Victor in one of the most surprising electoral upsets in Indiana history, Gregory Ballard served two terms as Mayor of Indianapolis. His tenure was noteworthy for long-term projects, the rebuilding of infrastructure, and green initiatives, all of which were designed to attract talent to the area.

Indianapolis mayor Greg Ballard, 2015 Credit: Indiana University Indianapolis View Source

A retired lieutenant colonel in the Marines, Ballard won an improbable victory over two-term incumbent Bart Peterson in 2007 when property taxes became a hot-button issue. With a profoundly low-key tone, Ballard trusted the people that he put in office to make the correct decisions. Ballard’s effectiveness in office helped to earn him earn reelection over Democrat Melina Kennedy in 2011.

Attempting to govern in an era of reduced government finances, the Ballard administration pursued privatization measures that helped bring money into the city budget. This meant selling off city parking meters. The Peterson administration had sold off the city’s water and sewer systems to private companies. The sales, in turn, was used to help repair the city’s crumbling infrastructure in an initiative that Ballard called Rebuild Indy. As part of that initiative, the administration added hundreds of miles of bike lanes to a city that previously had been hostile to all forms of non-automobile traffic.

Ballard’s green initiatives did not stop with bike lanes; he also championed environmental issues by working closely with Keep Indianapolis Beautiful and advocated energy-efficient hybrid vehicles for the city fleet. In addition, he signed an innovative and controversial contract with French company Bollore Group to provide an electric car-sharing service called Blue Indy. Unveiled to much fanfare, the venture never turned a profit; in December 2019, the parent company terminated its relationship with the city in May 2020.

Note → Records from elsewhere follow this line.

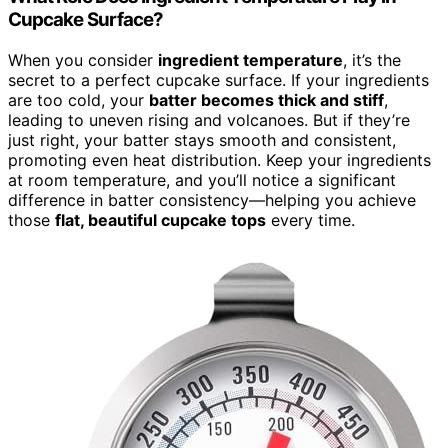
Cupcake Surface?
When you consider
ingredient temperature
, it’s the
secret to a perfect cupcake surface. If your ingredients
are too cold, your
batter becomes thick and stiff
,
leading to uneven rising and volcanoes. But if they’re
just right, your batter stays smooth and consistent,
promoting even heat distribution. Keep your ingredients
at room temperature, and you’ll notice a significant
difference in batter consistency—helping you achieve
those
flat, beautiful cupcake tops
every time.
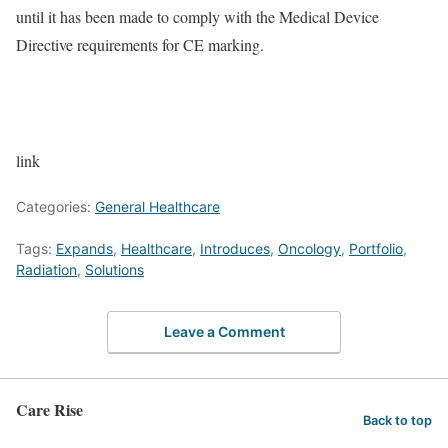
until it has been made to comply with the Medical Device
Directive requirements for CE marking.
link
Categories:
General Healthcare
Tags:
Expands
,
Healthcare
,
Introduces
,
Oncology
,
Portfolio
,
Radiation
,
Solutions
Leave a Comment
Care Rise
Back to top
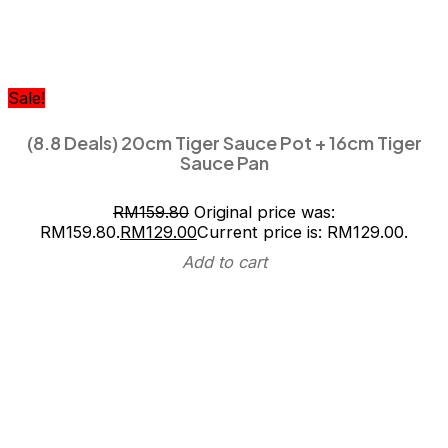
Sale!
(8.8 Deals) 20cm Tiger Sauce Pot + 16cm Tiger
Sauce Pan
RM
159.80
Original price was:
RM159.80.
RM
129.00
Current price is: RM129.00.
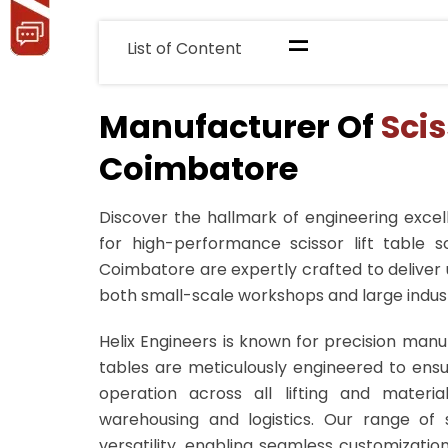
=
List of Content
Manufacturer Of
Scis
Coimbatore
Discover the hallmark of engineering excell
for high-performance scissor lift table so
Coimbatore are expertly crafted to deliver u
both small-scale workshops and large indust
Helix Engineers is known for precision manu
tables are meticulously engineered to ensu
operation across all lifting and materi
warehousing and logistics. Our range of s
versatility, enabling seamless customizati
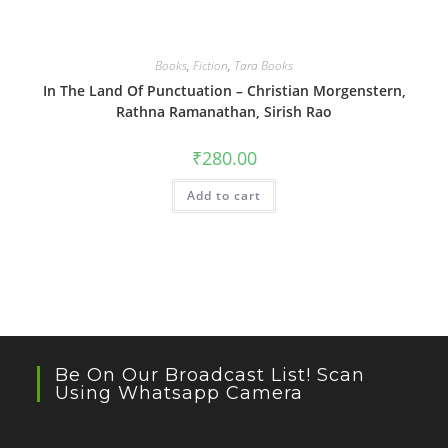
Books
,
Fiction
,
Tara Books
In The Land Of Punctuation – Christian Morgenstern,
Rathna Ramanathan, Sirish Rao
₹
280.00
Add to cart
Be On Our Broadcast List! Scan
Using Whatsapp Camera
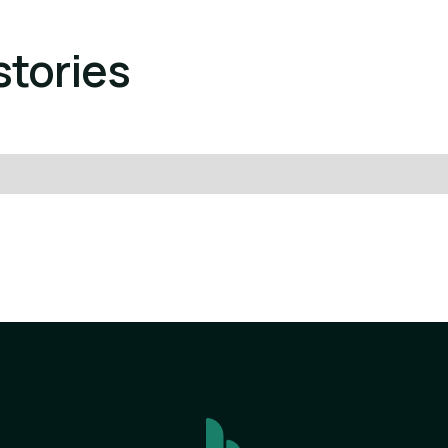
stories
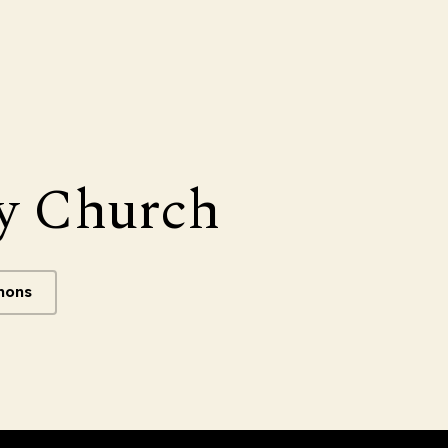
y Church
mons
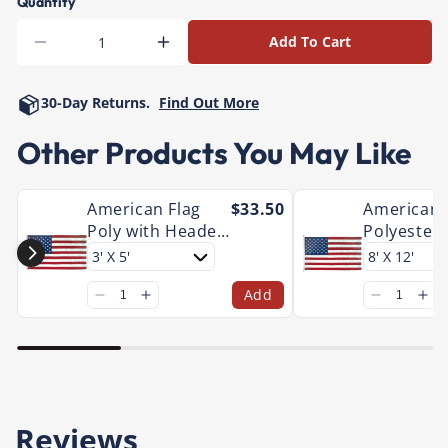
Quantity
Add To Cart
Decrease
Increase
quantity
quantity
for
for
30-Day Returns.
Find Out More
American
American
Nylon
Nylon
Other Products You May Like
with
with
Header
Header
and
and
American Flag
$33.50
American 
Grommet
Grommet
Poly with Header
Polyester 
and Grommet
Large
Add
Reviews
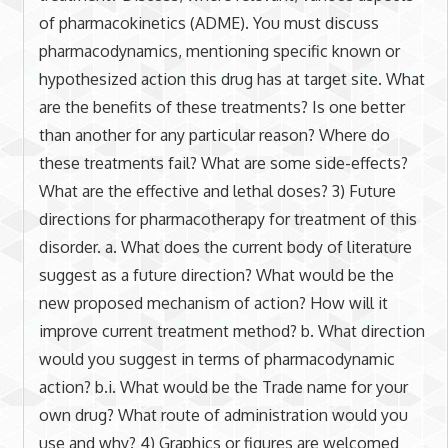
of pharmacokinetics (ADME). You must discuss
pharmacodynamics, mentioning specific known or
hypothesized action this drug has at target site. What
are the benefits of these treatments? Is one better
than another for any particular reason? Where do
these treatments fail? What are some side-effects?
What are the effective and lethal doses? 3) Future
directions for pharmacotherapy for treatment of this
disorder. a. What does the current body of literature
suggest as a future direction? What would be the
new proposed mechanism of action? How will it
improve current treatment method? b. What direction
would you suggest in terms of pharmacodynamic
action? b.i. What would be the Trade name for your
own drug? What route of administration would you
use and why? 4) Graphics or figures are welcomed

The administration made more progress on efforts to establish a regional mass transit solution, securing the federal funding for what would eventually become the city’s Red Line of rapid bus transit, while getting early commitments from office-of-the-mayors in neighboring communities to support the effort (See IndyGo).

BlueIndy in downtown Indianapolis, 2020 Credit: Robert Scheer/IndyStar, Indianapolis Star via Imagn Content Services, LLC View Source

The Ballard administration’s effort to cooperate with the Environmental Protection Agency on its consent decree to clean up an aging sewer system represented one of the office-of-the-mayor’s most important—and most overlooked—legacies. Amending a 2006 agreement, in 2010 the administration announced a cheaper and more ambitious plan to separate the city’s wastewater from its overflow rainwater. The unique result garnered attention in international engineering circles and helped serve as a catalyst to the burgeoning efforts to clean up the White River Watershed throughout Marion County.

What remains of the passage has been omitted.